Hispanic Americans have helped shape our country in so many ways. They have served in the Armed Forces and given their lives to protect ours. Hispanic artists have enriched our lives with their many contributions to our culture. Hispanic sportsmen and women have inspired generations of fans. Hispanics also have a strong history as conservation leaders. In Puerto Rico, Hispanic Forest Service employees, such as José Marrero in the 1950s and ‘60s, invented Caribbean Tropical Forestry and helped rehabilitate degraded lands that were slowing down our economic situation and well-being. Hispanics are connected to the land and value and protect our natural resources.
National Hispanic Heritage Month commemorates Americans with ancestry from Spain, Mexico, the Caribbean and Central and South America.

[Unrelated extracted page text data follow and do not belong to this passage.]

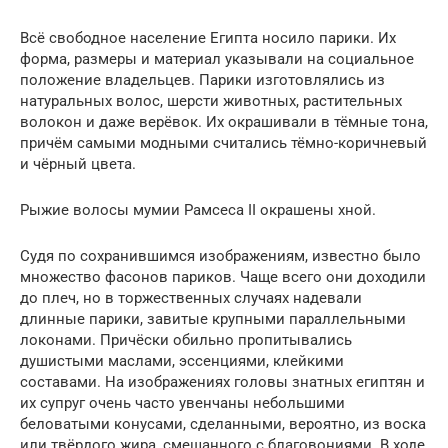
Всё свободное население Египта носило парики. Их
форма, размеры и материал указывали на социальное
положение владельцев. Парики изготовлялись из
натуральных волос, шерсти животных, растительных
волокон и даже верёвок. Их окрашивали в тёмные тона,
причём самыми модными считались тёмно-коричневый
и чёрный цвета.
Рыжие волосы мумии Рамсеса II окрашены хной.
Судя по сохранившимся изображениям, известно было
множество фасонов париков. Чаще всего они доходили
до плеч, но в торжественных случаях надевали
длинные парики, завитые крупными параллельными
локонами. Причёски обильно пропитывались
душистыми маслами, эссенциями, клейкими
составами. На изображениях головы знатных египтян и
их супруг очень часто увенчаны небольшими
беловатыми конусами, сделанными, вероятно, из воска
или твёрдого жира, смешанного с благовониями. В ходе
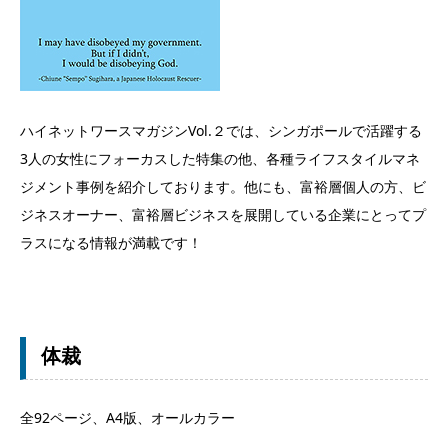
ハイネットワースマガジンVol.２では、シンガポールで活躍する
3人の女性にフォーカスした特集の他、各種ライフスタイルマネ
ジメント事例を紹介しております。他にも、富裕層個人の方、ビ
ジネスオーナー、富裕層ビジネスを展開している企業にとってプ
ラスになる情報が満載です！
体裁
全92ページ、A4版、オールカラー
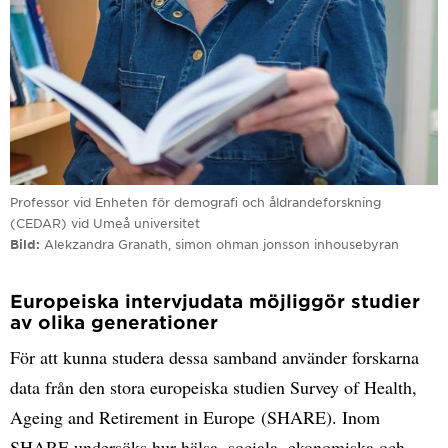
Professor vid Enheten för demografi och åldrandeforskning
(CEDAR) vid Umeå universitet
Bild
Alekzandra Granath, simon ohman jonsson inhousebyran
Europeiska intervjudata möjliggör studier
av olika generationer
För att kunna studera dessa samband använder forskarna
data från den stora europeiska studien Survey of Health,
Ageing and Retirement in Europe (SHARE). Inom
SHARE undersöks hur hälsa, sociala, ekonomiska och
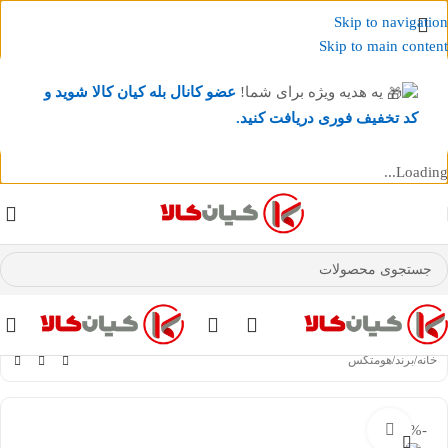
Skip to navigation
Skip to main content
یه هدیه ویژه برای شما!
عضو کانال بله کیان کالا
شوید و
کد تخفیف فوری دریافت کنید.
Loading...
عضو کانال بله کیان کالا
شوید و کد تخفیف دریافت کنید.
خانه
/
برند
/
هومتکس
-38%
بزرگنمایی تصویر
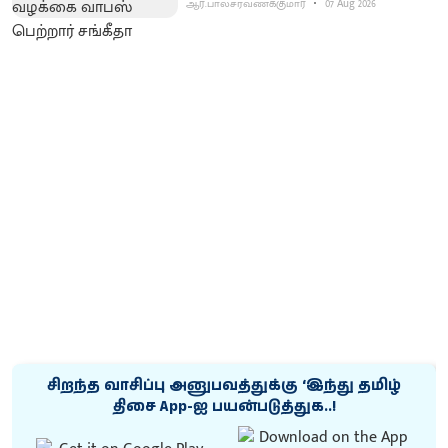
ஆர்.பாலசரவணக்குமார்
07 Aug 2026
சிறந்த வாசிப்பு அனுபவத்துக்கு ‘இந்து தமிழ்
திசை App-ஐ பயன்படுத்துக..!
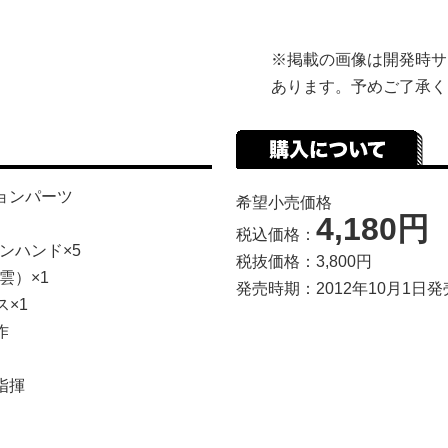
※掲載の画像は開発時サ
あります。予めご了承く
ョンパーツ
希望小売価格
4,180円
税込価格：
ンハンド×5
税抜価格：3,800円
雲）×1
発売時期：2012年10月1日発
ス×1
作
指揮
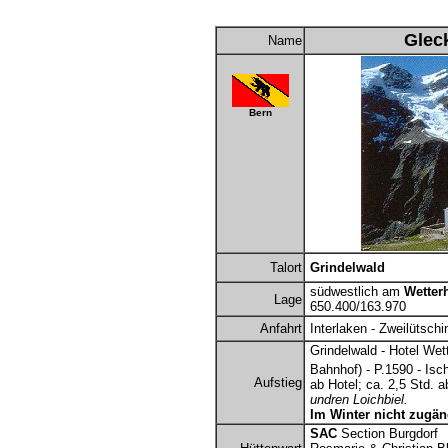
Glec
Name
Bern
Talort
Grindelwald
südwestlich am
Wetter
Lage
650.400/163.970
Anfahrt
Interlaken - Zweilütschi
Grindelwald - Hotel Wett
Bahnhof) - P.1590 - Isch
Aufstieg
ab Hotel; ca. 2,5 Std. 
undren Loichbiel.
Im Winter nicht zugän
SAC
Section Burgdorf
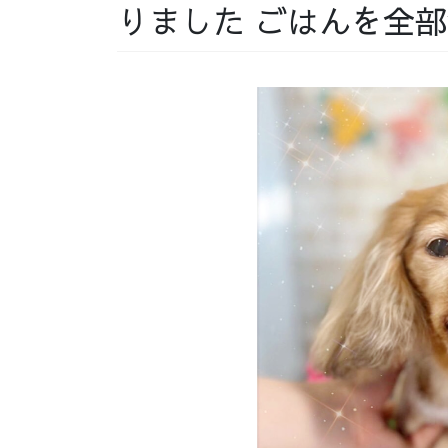
りました ごはんを全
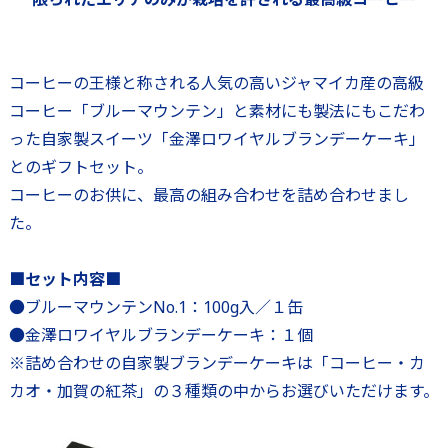
コーヒーの王様と称される人気の高いジャマイカ産の高級
コーヒー「ブルーマウンテン」と素材にも製法にもこだわ
った自家製スイーツ「金澤ロワイヤルブランデーケーキ」
とのギフトセット。
コーヒーのお供に、最高の組み合わせを詰め合わせまし
た。
■セット内容■
●ブルーマウンテンNo.1：100g入／１缶
●金澤ロワイヤルブランデーケーキ：１個
※詰め合わせの自家製ブランデーケーキは「コーヒー・カ
カオ・加賀の紅茶」の３種類の中からお選びいただけます。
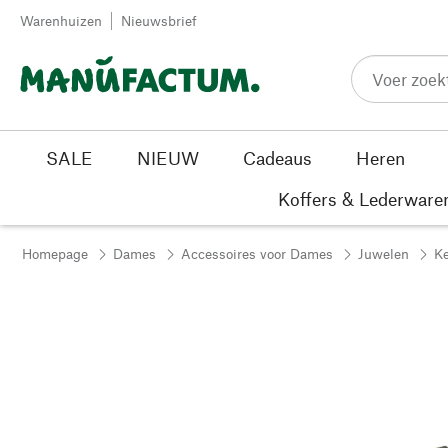
Passer au contenu
Warenhuizen
Nieuwsbrief
SALE
NIEUW
Cadeaus
Heren
Koffers & Lederware
Homepage
Dames
Accessoires voor Dames
Juwelen
Ke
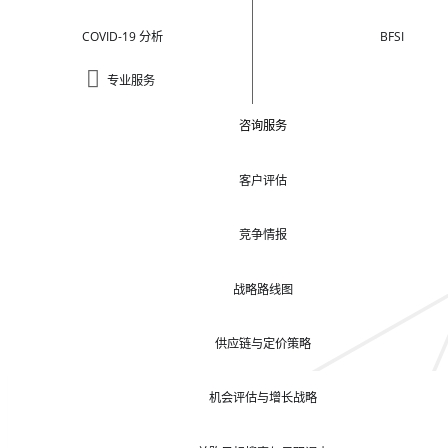
COVID-19 分析
BFSI
专业服务
咨询服务
客户评估
竞争情报
战略路线图
供应链与定价策略
机会评估与增长战略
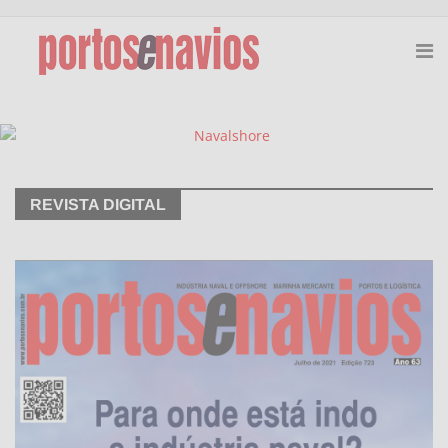
REVISTA DIGITAL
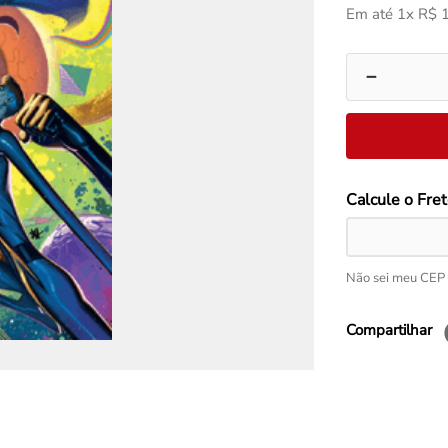
Em até
1
x
R$
－
Não sei meu CEP
Compartilhar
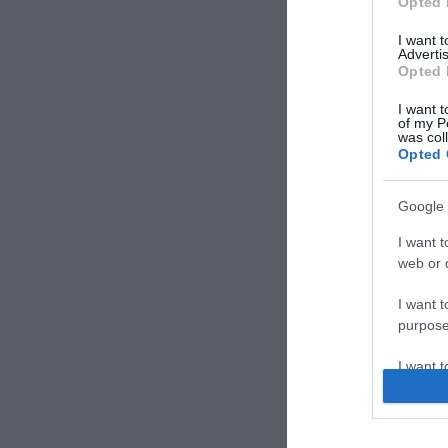
Opted 
I want 
Advertis
Opted 
I want t
of my P
was col
Opted 
Google 
I want t
web or d
I want t
purpose
I want 
I want t
web or d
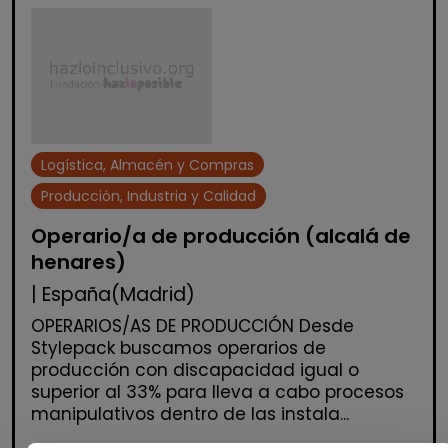
Logística, Almacén y Compras
Producción, Industria y Calidad
Operario/a de producción (alcalá de
henares)
| España(Madrid)
OPERARIOS/AS DE PRODUCCIÓN Desde
Stylepack buscamos operarios de
producción con discapacidad igual o
superior al 33% para lleva a cabo procesos
manipulativos dentro de las instala...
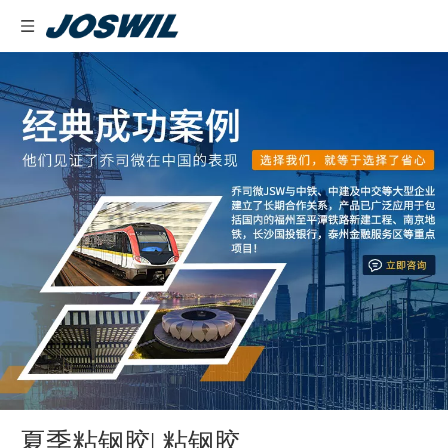
夏季粘钢胶| 粘钢胶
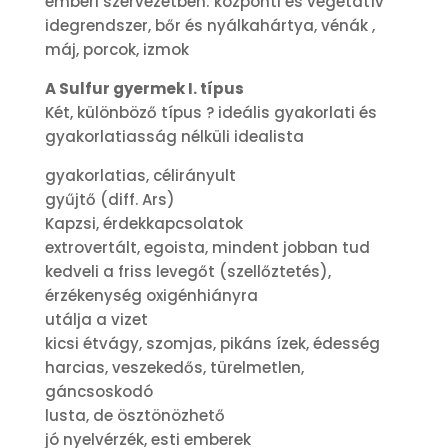
emberi szervezetben: központi és vegetatív
idegrendszer, bőr és nyálkahártya, vénák ,
máj, porcok, izmok
A Sulfur gyermek I. típus
Két, különböző típus ? ideális gyakorlati és
gyakorlatiasság nélküli idealista
gyakorlatias, célirányult
gyűjtő (diff. Ars)
Kapzsi, érdekkapcsolatok
extrovertált, egoista, mindent jobban tud
kedveli a friss levegőt (szellőztetés),
érzékenység oxigénhiányra
utálja a vizet
kicsi étvágy, szomjas, pikáns ízek, édesség
harcias, veszekedős, türelmetlen,
gáncsoskodó
lusta, de ösztönözhető
jó nyelvérzék, esti emberek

Starting as a week of observance in 1968, it was extended in 1988 to span a 30-day period from Sept. 15 to Oct. 15. The independence anniversary for five Latin American countries—Costa Rica, Nicaragua, El Salvador, Guatemala and Honduras—is September 15. Belize, Chile and Mexico celebrate their independence later in the month.
The National Council of Hispanic Employment Program Managers announced this year’s theme for Hispanic Heritage month: “Hispanic Americans: A History of Serving Our Nation.” The theme was submitted by Veronica Vasquez, President of National Image Inc., an organization dedicated to promoting Hispanic employment in the federal government through training, leadership development, education, and the advancement of civil rights for all.
The USDA Forest Service values the skills, ethics, and passion that Hispanic Americans bring to the agency. Through our agency core value of diversity the Forest Service champions a strong and diverse workforce comprised of many cultures, ideas, and perspectives that reflect the communities of people it serves. Recognizing the interdependence between our agency and the American public, the Forest Service credits the vast number of Hispanic American employees who have dedicated years of service to connecting people to their public lands. Through continued outreach efforts with schools and universities, along with programs and activities that facilitate an appreciation of land stewardship, the Forest Service remains invested in building enduring relationships that engage Hispanic communities with the natural world.
We celebrate Hispanic Heritage Month to reflect on how contributions from the Hispanic community have helped to shape the past, present, and future of our country. From national defense to space exploration, from conducting scientific research to providing public service, from the study of law to the arts, literature and everything in between, the Hispanic community is firmly woven into the rich fabric of American culture.